Comme vous le savez déjà, le groupe MUA, à travers sa filiale National Mutual Fund , offre un fonds d’investissement au grand public. Ce fonds opère dans la plus grande transparence et brasse une clientèle qui lui fait confiance depuis son rachat en 2010.
Dans le cas de Whitedot, je constate tout simplement que la prolifération de ces Ponzi Schemes à travers le pays découle du fait que les Mauriciens sont devenus matérialistes et cherchent à s’enrichir rapidement sans faire de gros efforts.
Nous avons, à Maurice, un système bancaire bien établi tout comme un secteur des assurances dynamique comprenant 21 opérateurs qui ont déjà fait leurs preuves sur ce marché. En proposant différents types d’investissement au grand public. Toutes les informations nécessaires sont fournies afin d’aider les investisseurs à comprendre la raison pour laquelle ils sont appelés à investir et quels sont les bénéfices dont ils disposent. Il ne suffit pas d’être attiré par des taux d’intérêts mirobolants qui sont offerts. Il faut essayer de comprendre s’ils sont réalisables dans le cours normal des choses.
Tout investisseur avisé s’interrogera forcément si quelqu’un lui offre 25 % d’intérêt par an alors que les marchés financiers proposent 6 % à 7 % au maximum.
Les banques sont réglementées par la Banque de Maurice et les sociétés d’investissement par la Financial Services Commission. Ces deux entités régulatrices imposent une obligation à ces institutions pour que celles-ci fournissent toutes les informations aux clients. Cela, afin que ces derniers comprennent la nature des transactions dans lesquelles ils sont impliqués. Quelque part, ceux qui ont investi dans les Ponzi Schemes ont une grosse part de responsabilité.
Plus généralement, quel regard portez-vous sur le secteur des assurances à Maurice ?
Le secteur se porte bien avec les compagnies affichant une bonne santé financière. Les primes ont baissé depuis l’année dernière, ce qui ne peut que faire plaisir aux clients. Même si ce n’est pas nécessairement bon pour les assureurs dans les moyen et long termes. Le principe de base de l’assurance est d’accumuler des réserves lorsqu’il fait beau afin de faire face aux réclamations après une calamité.
Vous venez d’être élu président de l’Association des Assureurs de Maurice. Quelles sont les priorités ?

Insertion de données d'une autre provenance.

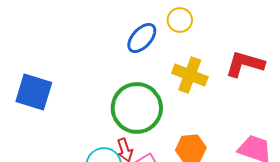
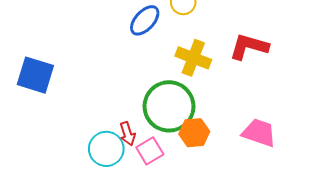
green circle: (137, 108) -> (169, 106), moved

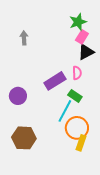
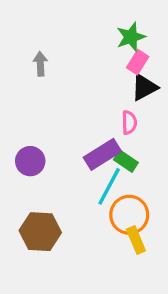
purple rectangle: (55, 81) -> (102, 154), moved
yellow rectangle: (81, 143) -> (136, 240), turned -42

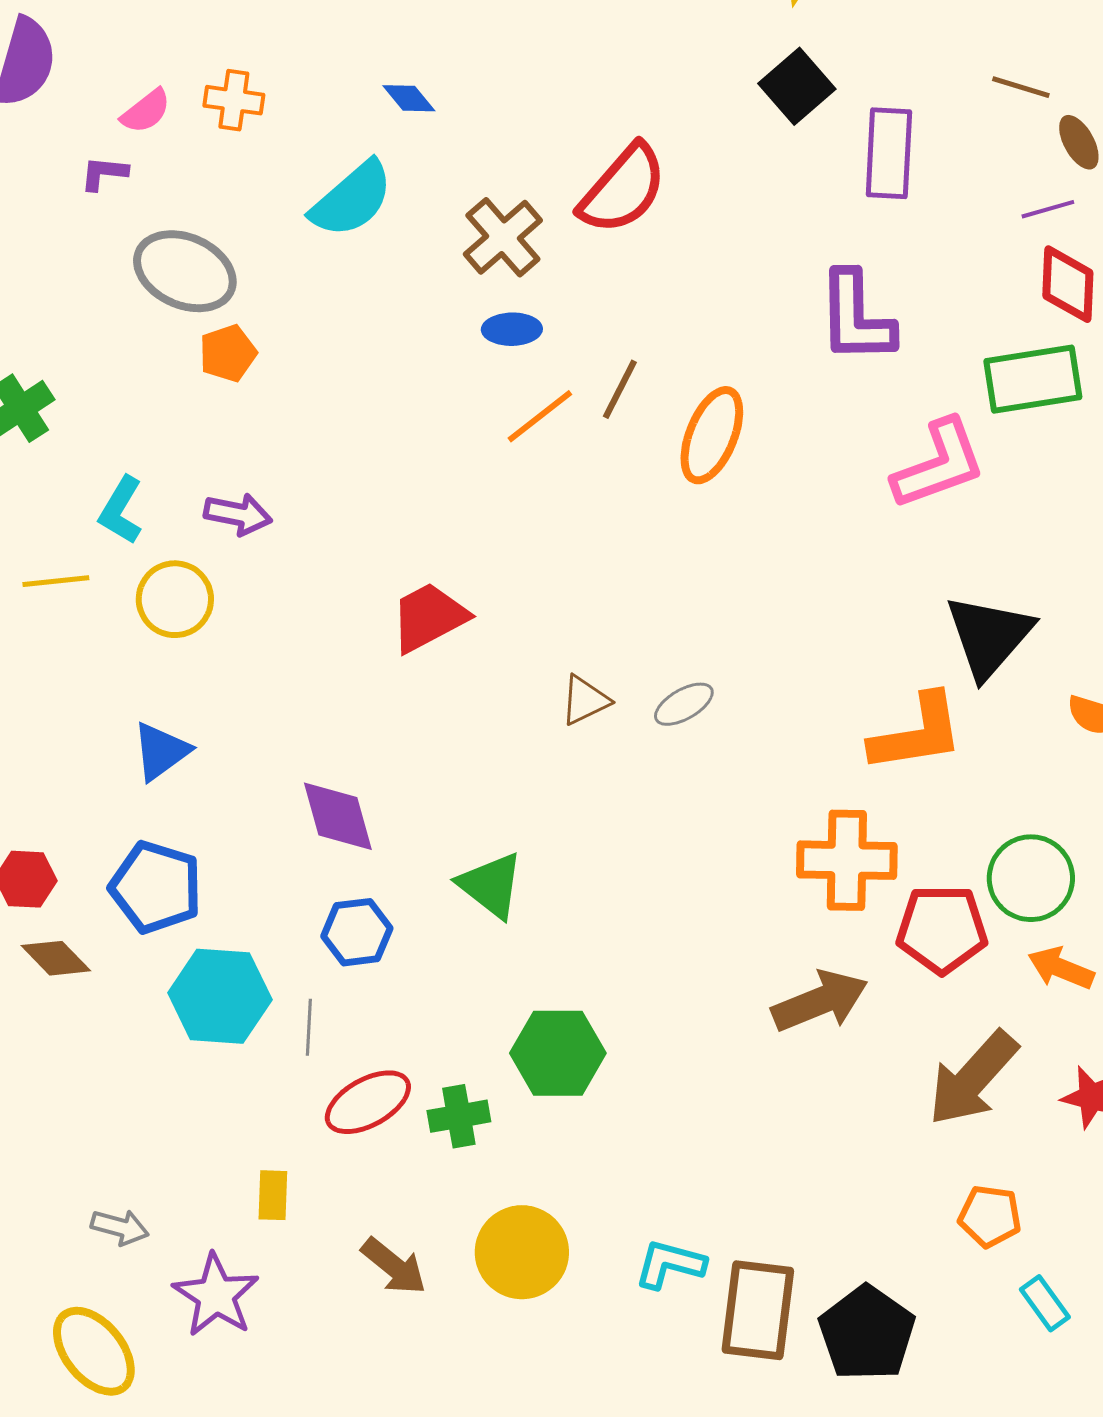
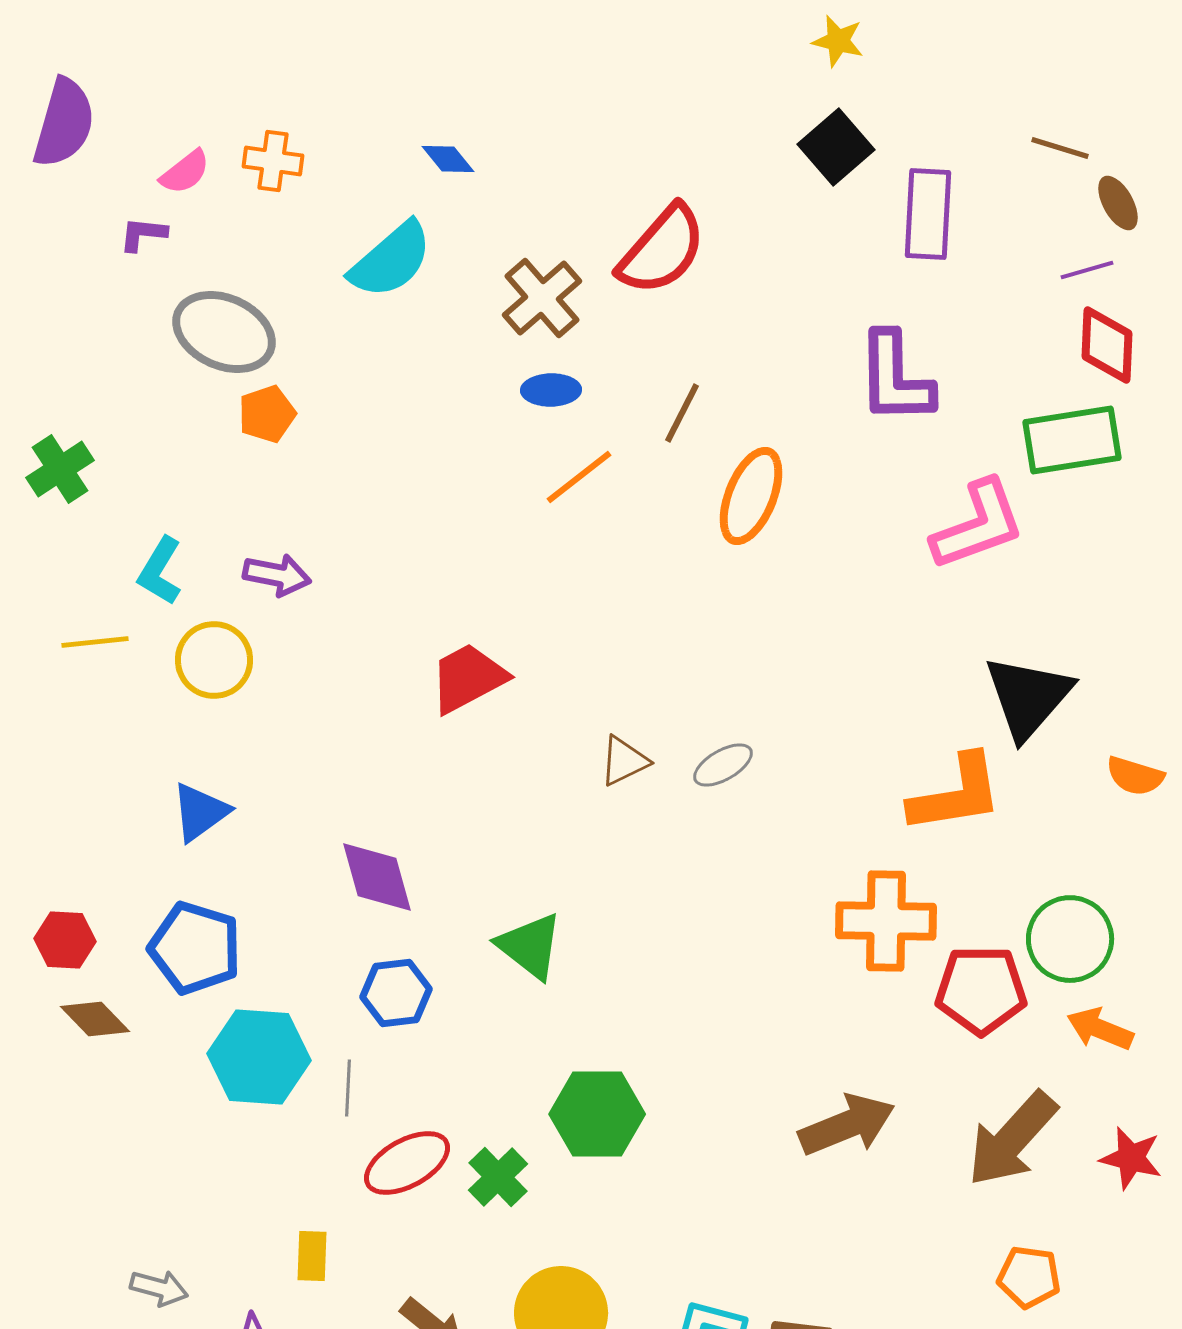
brown line: (620, 389) -> (682, 413), moved
brown arrow: (820, 1001) -> (847, 1125), moved
green cross: (459, 1116) -> (498, 1177), turned -34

S’assurer qu’il y ait des consultations régulières avec les autorités et qu’on puisse faire évoluer ce secteur et le consolider. Cela, pour le bien-être et la sécurité des clients. De même qu’essayer, en collaboration avec mes confrères, de voir comment l’on peut rendre les procédures pour les réclamations moins douloureuses pour nos clients.